2. Obtain the password
Start pserver.exe first, and let our pseudo POP3 server start listening for requests from the client program.
Start Outlook, click "Tools> email account" in the menu, and select "view or change existing email account" to find the email account for password restoration, click "change" to open its properties dialog box. 2. Set the POP3 server to localhost:
Figure 2 Change Outlook Email account
Receive an email in Outlook. As shown in 3, Outlook will report that the server has interrupted the connection and ignore it.
Figure 3 Outlook has sent the password to the pseudo POP3 server
Now pserver.exe has obtained the account password. 4 shows that the abc account password is originally abcdefg:
Figure 4 username and password returned by the pseudo POP3 server
3. Use sniffing tools
Based on the POP3 PASSWORD transmitted in plain text on the network, we can also use the sniffer tool to analyze the TCP/IP communication process to obtain the account password. If you do not have the VS. NET development tool, you can use this method to obtain the password. Even if you have VS. NET, you can use the sniffer tool to learn more about POP3 communication, and deepen your understanding of POP3 communication. This is very helpful for us to use POP3 protocol programmatically.
There are many sniffing tools that can analyze TCP/IP communication processes. Ethereal is a famous free cross-platform analysis tool. Next we will take it as an example to look at the POP3 communication steps and the process of intercepting the POP3 PASSWORD.
Install WinPcap and Ethereal from http://www.ethereal.com/distribution/win32/download winpcapdriver and ethereal's Windows Software Package (about 300 KB and 8.1 MB respectively.

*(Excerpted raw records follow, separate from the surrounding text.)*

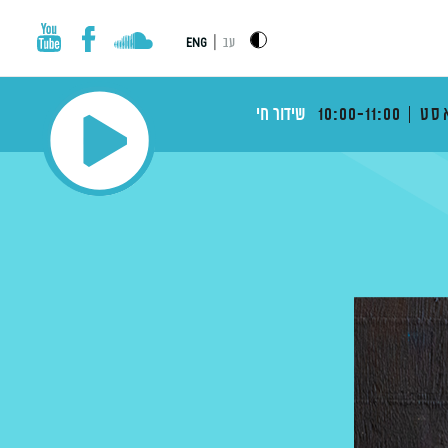
|
עב
ENG
סט
10:00-11:00
שידור חי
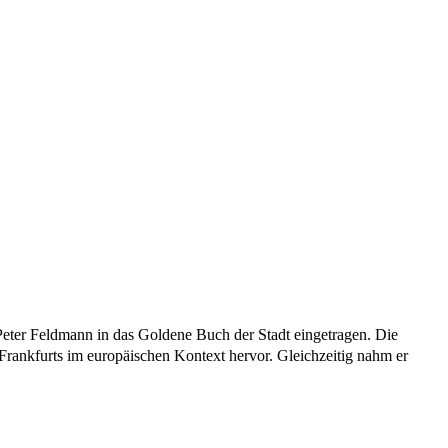
Peter Feldmann in das Goldene Buch der Stadt eingetragen. Die
Frankfurts im europäischen Kontext hervor. Gleichzeitig nahm er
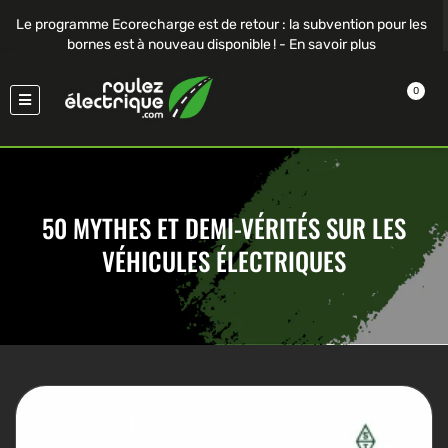
Le programme Ecorecharge est de retour : la subvention pour les
bornes est à nouveau disponible ! -
En savoir plus
0
50 MYTHES ET DEMI-VÉRITÉS SUR LES
VÉHICULES ÉLECTRIQUES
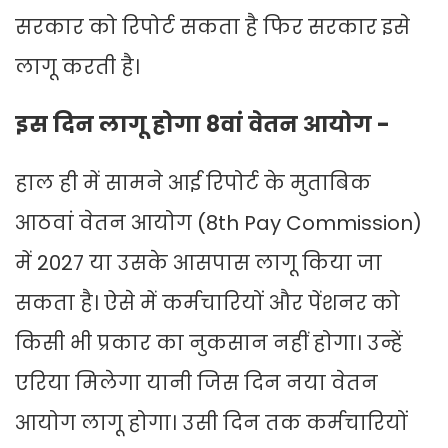
सरकार को रिपोर्ट सकता है फिर सरकार इसे
लागू करती है।
इस दिन लागू होगा 8वां वेतन आयोग -
हाल ही में सामने आई रिपोर्ट के मुताबिक
आठवां वेतन आयोग (8th Pay Commission)
में 2027 या उसके आसपास लागू किया जा
सकता है। ऐसे में कर्मचारियों और पेंशनर को
किसी भी प्रकार का नुकसान नहीं होगा। उन्हें
एरिया मिलेगा यानी जिस दिन नया वेतन
आयोग लागू होगा। उसी दिन तक कर्मचारियों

Start Ethereal and select "Capture> Start". In Figure 5, select the network card that communicates with the Internet in the Interface bar and click "OK.
Figure 5 Ethereal
Start Outlook, use the account with the forgotten password to receive the email (it is not necessary to change the account's POP3 server to localhost), and then click the Stop button in Ethereal. Figure 6 shows the results of a test:
Figure 6 sniffing results
The Ethereal sniffing result shows in detail the process of communication between Outlook and the server. As we described earlier, starting from the No 6 (number in the leftmost column of Figure 7) record, the customer program established a POP3 communication contact with the server: No 6 server replied OK, this indicates that the server is running normally and can provide services. The client program No 7 sends a request to USER ltt, that is, to inform the server's email account of the name ltt. No 8 is TCP communication data, so we do not need to care about it here, no 9 the record server replies "+ OK" (the account name is correct) and requires the ltt account password. No 10 records the message "PASS llll" sent by the client program ", among them, llll is the password to be searched. The No 11 Record server replied OK, No 12 Record the request sent by the client program to STAT. The STAT Command requires the server to return the number of mails and occupy space in a standard format, no 13 the record server replied that the number of mails is 0 and the occupied space is 0. Finally, No 14 recorded that the client program sent the QUIT end session request, no 15 records the server end session-this is a complete POP3 communication process.
When your password is lost, use your brains to find another path. In fact, you can grasp everything on your own.
The source program can be downloaded here.